_Assigned task_
Omit all pictures, then retype exactly the lines from the one that contains "Lieferung spätestens innerhalb" through the end of the listing.

*** Task inputs Section Begins ***

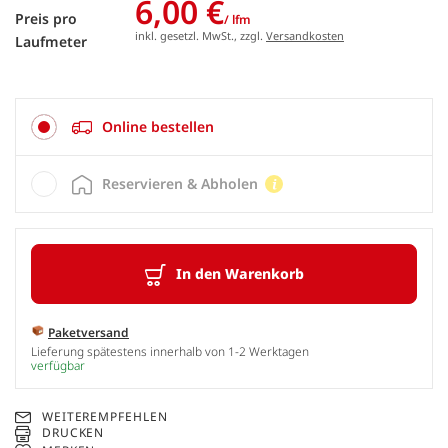
6,00 €
Preis pro
/ lfm
inkl. gesetzl. MwSt., zzgl.
Versandkosten
Laufmeter
Online bestellen
Reservieren & Abholen
In den Warenkorb
Paketversand
Lieferung spätestens innerhalb von 1-2 Werktagen
verfügbar
WEITEREMPFEHLEN
DRUCKEN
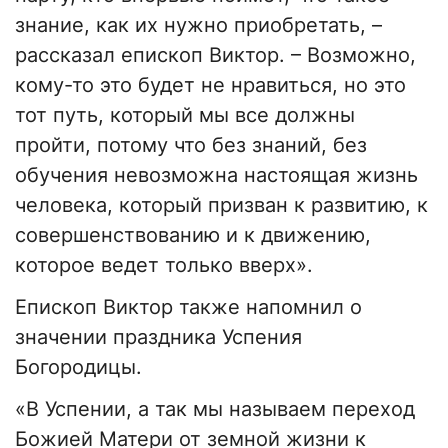
знание, как их нужно приобретать, –
рассказал епископ Виктор. – Возможно,
кому-то это будет не нравиться, но это
тот путь, который мы все должны
пройти, потому что без знаний, без
обучения невозможна настоящая жизнь
человека, который призван к развитию, к
совершенствованию и к движению,
которое ведет только вверх».
Епископ Виктор также напомнил о
значении праздника Успения
Богородицы.
«В Успении, а так мы называем переход
Божией Матери от земной жизни к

*** Task inputs Section Ends ***

_Response to the exercise_
Lieferung spätestens innerhalb von 1-2 Werktagen
verfügbar
WEITEREMPFEHLEN
DRUCKEN
знание, как их нужно приобретать, –
рассказал епископ Виктор. – Возможно,
кому-то это будет не нравиться, но это
тот путь, который мы все должны
пройти, потому что без знаний, без
обучения невозможна настоящая жизнь
человека, который призван к развитию, к
совершенствованию и к движению,
которое ведет только вверх».
Епископ Виктор также напомнил о
значении праздника Успения
Богородицы.
«В Успении, а так мы называем переход
Божией Матери от земной жизни к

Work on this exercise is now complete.